Ulysses and monotheism
In Roman Palestine, a Greek theatre lay along the itinerary followed by Jesus during his prophetic wandering. We do not know if Jesus (or, for that matter, Simon Peter) ever attended a performance, comedy or tragedy, and, if he did, whether it fuelled...
In Roman Palestine, a Greek theatre lay along the itinerary followed by Jesus during his prophetic wandering. We do not know if Jesus (or, for that matter, Simon Peter) ever attended a performance, comedy or tragedy, and, if he did, whether it fuelled his driven sense of mission.
It does appear, however, that by that time the Jewish Passover meal was already influenced by the Greek symposium, a somewhat tipsy, ritualistic meal celebrating friendship, which Plato used as the backdrop to his discussion of love. The Jews adapted the symposium to celebrate the escape from Egypt under the leadership of Moses, while Jesus, according to the evangelists, adapted the Passover meal to enact a dramatic self-portrait.
It is worth remembering these overlaps, both possible and actual, in thinking about Mediterranean identities. Their capacity to stimulate a startling shift in our ideas about ourselves was demonstrated last week during Ulysse 2009, the cultural dialogue and symbolic journey organised by the French Ambassador Daniel Rondeau, with the support of Speaker Louis Galea and Sergio Piazzi, the secretary-general of the Parliamentary Assembly of the Mediterranean.

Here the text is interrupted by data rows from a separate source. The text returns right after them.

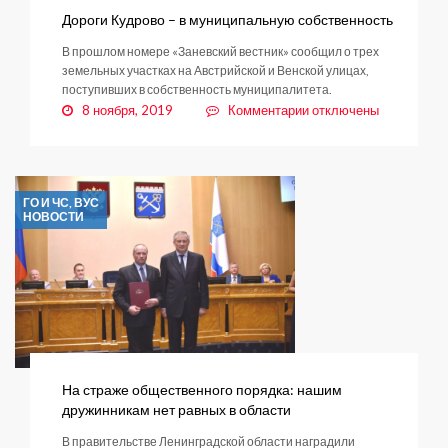
Дороги Кудрово – в муниципальную собственность
В прошлом номере «Заневский вестник» сообщил о трех
земельных участках на Австрийской и Венской улицах,
поступивших в собственность муниципалитета.
к
8 ноября, 2019
Комментарии
отключены
записи
Дороги
Кудрово
–
ГО И ЧС, ВУС
в
НОВОСТИ
муниципальную
собственность
На страже общественного порядка: нашим
дружинникам нет равных в области
В правительстве Ленинградской области наградили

Although Christian thought represents a fusion between Semitic monotheism and classical philosophy, there are several interesting streams of 20th-century secular European thought which find it useful to keep them apart and contrast them.

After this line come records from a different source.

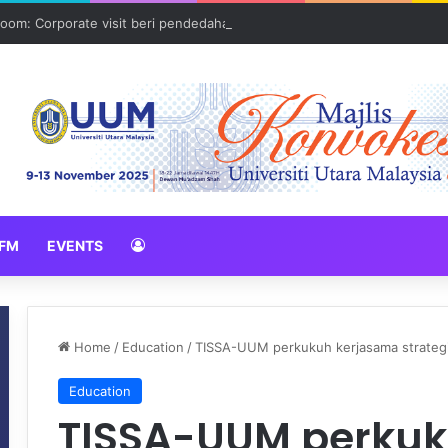
oom: Corporate visit beri pendedahan dunia korporat kepada PELAJA
FM
EVENTS
Home
/
Education
/
TISSA-UUM perkukuh kerjasama strateg
Education
TISSA-UUM perkuk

Late-century ethical thinkers like Bernard Williams and Martha Nussbaum, for example, approvingly find that our secular age has more in common with the Greeks than with Christianity, and both explored how that idea might fertilise an education in being human.

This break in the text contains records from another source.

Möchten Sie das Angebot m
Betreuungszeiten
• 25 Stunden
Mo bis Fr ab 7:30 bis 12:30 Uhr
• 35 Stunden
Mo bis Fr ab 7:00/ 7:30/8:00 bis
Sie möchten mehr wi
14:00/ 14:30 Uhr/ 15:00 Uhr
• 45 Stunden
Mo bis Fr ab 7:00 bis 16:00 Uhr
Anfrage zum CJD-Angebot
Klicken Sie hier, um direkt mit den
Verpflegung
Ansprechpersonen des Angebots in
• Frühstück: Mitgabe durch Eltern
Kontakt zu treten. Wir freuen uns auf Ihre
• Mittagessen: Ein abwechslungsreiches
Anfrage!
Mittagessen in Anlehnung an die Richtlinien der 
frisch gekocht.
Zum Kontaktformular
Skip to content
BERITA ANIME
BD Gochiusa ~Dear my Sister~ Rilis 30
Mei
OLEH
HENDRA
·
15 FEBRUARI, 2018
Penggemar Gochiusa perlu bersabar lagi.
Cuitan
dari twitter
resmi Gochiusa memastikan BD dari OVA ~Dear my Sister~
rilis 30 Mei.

In focussing on the contrast Williams and Nussbaum follow other thinkers, like Sigmund Freud. Stories and myths from the Mediterranean profoundly fired his imagination. But in discussing, say, Moses and monotheism, Freud kept apart his knowledge of Greek myths. What might have happened otherwise?
Like the Greek myths, Freud today belongs to all of us. His idea of monotheism as a religion based on law founded on fear is widely influential, including within the Mediterranean and among people who may have never read him. Like all insights, however, in shifting the spotlight onto one topic, it necessarily left others in the dark.
Mr Rondeau's genial idea was to combine a discussion of Ulysses with one of Semitic monotheism. The distinguished writers, scholars, poets and novelists, from around the region, showed how Ulysses (himself a "religious refugee" as Peter Serracino Inglott quipped, being on the run from one or two gods) might help us think about our conscience and consciousness today.
The lead was given by François Hartog, who described Ulysses as both a frontiersman and a man shaped by memory. Usually, these two figures are kept separate. The man of memory is a man governed by tradition and a reverence for the past. The frontiersman is the pioneer who has no use for the past, being out to create the future and, he believes, himself - as we say, a self-made man.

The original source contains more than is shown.